_EXTRACTED MATERIAL_
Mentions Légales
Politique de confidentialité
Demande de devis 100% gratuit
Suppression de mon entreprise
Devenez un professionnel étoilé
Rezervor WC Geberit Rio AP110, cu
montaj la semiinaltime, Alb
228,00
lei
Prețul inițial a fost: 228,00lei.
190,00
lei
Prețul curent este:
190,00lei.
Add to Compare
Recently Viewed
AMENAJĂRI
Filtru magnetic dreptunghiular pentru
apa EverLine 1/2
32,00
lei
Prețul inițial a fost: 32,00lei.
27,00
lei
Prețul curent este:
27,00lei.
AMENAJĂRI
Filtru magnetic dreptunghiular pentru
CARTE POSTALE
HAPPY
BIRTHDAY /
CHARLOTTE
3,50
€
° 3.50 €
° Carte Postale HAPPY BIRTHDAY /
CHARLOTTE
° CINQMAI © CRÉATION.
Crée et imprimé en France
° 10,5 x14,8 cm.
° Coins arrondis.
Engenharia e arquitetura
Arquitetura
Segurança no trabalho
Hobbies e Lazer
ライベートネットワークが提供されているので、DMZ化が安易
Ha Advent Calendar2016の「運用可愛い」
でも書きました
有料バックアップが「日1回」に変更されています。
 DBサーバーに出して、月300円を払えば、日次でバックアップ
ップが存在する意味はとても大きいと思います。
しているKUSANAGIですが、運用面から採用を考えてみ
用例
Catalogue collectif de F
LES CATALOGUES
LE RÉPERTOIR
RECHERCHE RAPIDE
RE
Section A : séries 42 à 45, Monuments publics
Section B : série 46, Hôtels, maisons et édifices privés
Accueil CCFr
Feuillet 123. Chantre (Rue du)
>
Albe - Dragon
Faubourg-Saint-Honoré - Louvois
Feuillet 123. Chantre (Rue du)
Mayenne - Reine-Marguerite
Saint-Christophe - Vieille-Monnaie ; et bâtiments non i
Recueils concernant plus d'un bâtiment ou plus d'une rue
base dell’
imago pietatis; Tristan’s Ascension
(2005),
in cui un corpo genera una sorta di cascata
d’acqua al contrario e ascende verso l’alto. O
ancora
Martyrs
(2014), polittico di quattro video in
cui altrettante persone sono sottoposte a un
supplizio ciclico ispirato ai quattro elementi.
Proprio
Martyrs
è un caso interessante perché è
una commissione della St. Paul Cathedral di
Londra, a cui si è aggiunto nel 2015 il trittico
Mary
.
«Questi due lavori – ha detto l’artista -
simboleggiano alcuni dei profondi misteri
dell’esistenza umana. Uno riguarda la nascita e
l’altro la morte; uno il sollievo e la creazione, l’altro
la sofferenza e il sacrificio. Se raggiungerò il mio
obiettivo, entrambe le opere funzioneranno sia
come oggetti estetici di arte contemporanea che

* * *

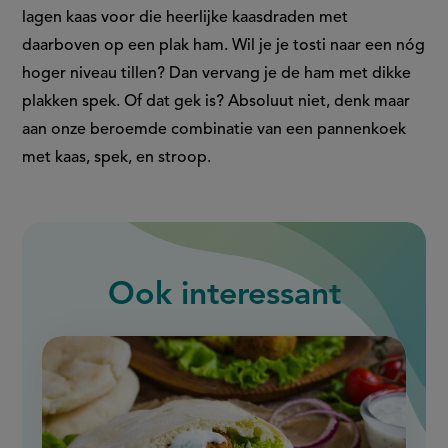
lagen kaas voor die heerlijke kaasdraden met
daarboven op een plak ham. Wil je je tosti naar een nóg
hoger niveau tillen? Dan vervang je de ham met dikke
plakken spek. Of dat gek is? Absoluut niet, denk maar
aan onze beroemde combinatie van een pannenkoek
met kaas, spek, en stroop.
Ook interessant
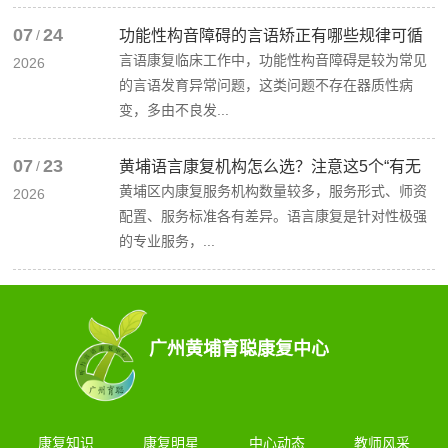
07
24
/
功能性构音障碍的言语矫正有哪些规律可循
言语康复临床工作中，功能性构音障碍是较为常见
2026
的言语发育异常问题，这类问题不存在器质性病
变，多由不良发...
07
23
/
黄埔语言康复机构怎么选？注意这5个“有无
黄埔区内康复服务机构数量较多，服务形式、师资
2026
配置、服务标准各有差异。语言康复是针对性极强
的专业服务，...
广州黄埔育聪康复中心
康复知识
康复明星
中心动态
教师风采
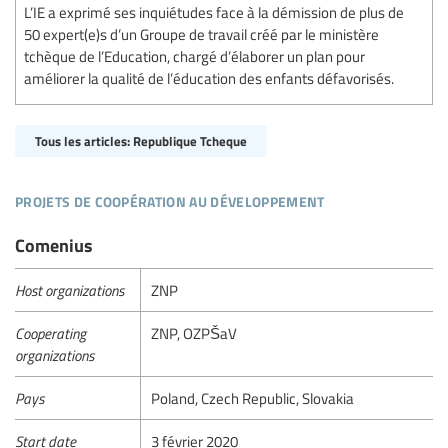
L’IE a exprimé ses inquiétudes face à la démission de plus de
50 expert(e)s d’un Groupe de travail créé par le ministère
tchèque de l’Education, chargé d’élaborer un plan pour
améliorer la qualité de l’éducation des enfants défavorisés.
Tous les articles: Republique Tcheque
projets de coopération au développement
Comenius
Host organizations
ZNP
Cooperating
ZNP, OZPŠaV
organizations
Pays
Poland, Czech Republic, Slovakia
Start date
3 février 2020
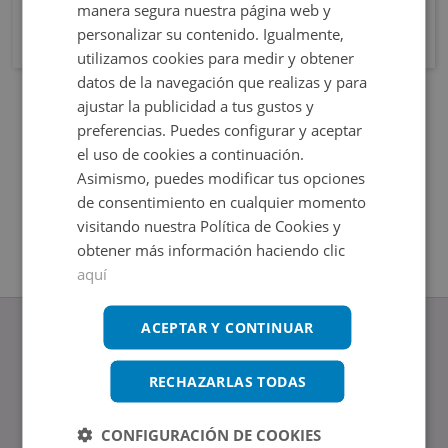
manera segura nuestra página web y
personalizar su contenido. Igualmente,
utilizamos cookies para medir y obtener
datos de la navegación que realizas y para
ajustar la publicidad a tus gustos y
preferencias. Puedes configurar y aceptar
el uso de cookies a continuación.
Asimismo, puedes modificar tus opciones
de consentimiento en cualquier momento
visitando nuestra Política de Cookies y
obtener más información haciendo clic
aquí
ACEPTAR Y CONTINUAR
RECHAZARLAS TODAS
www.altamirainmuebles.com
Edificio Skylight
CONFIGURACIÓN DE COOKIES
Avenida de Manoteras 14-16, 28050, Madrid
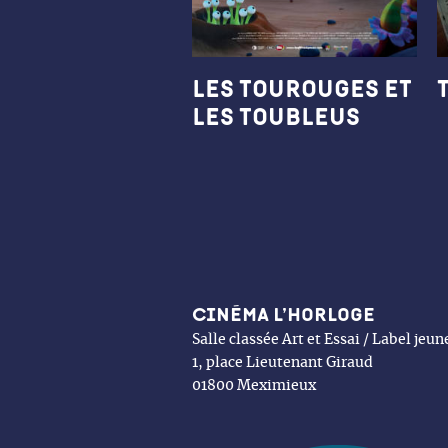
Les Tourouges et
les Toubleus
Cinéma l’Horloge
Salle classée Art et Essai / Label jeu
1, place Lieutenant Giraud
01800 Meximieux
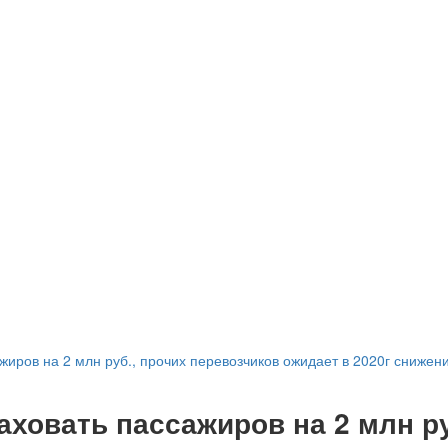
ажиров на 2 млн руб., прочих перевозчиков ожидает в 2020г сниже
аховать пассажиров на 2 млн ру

_WHAT THE EXERCISE ASKS_
From the entries above, copy every line that holds the word "BIRTHDAY".

_REPLY TO THE TASK_
BIRTHDAY /
° Carte Postale HAPPY BIRTHDAY /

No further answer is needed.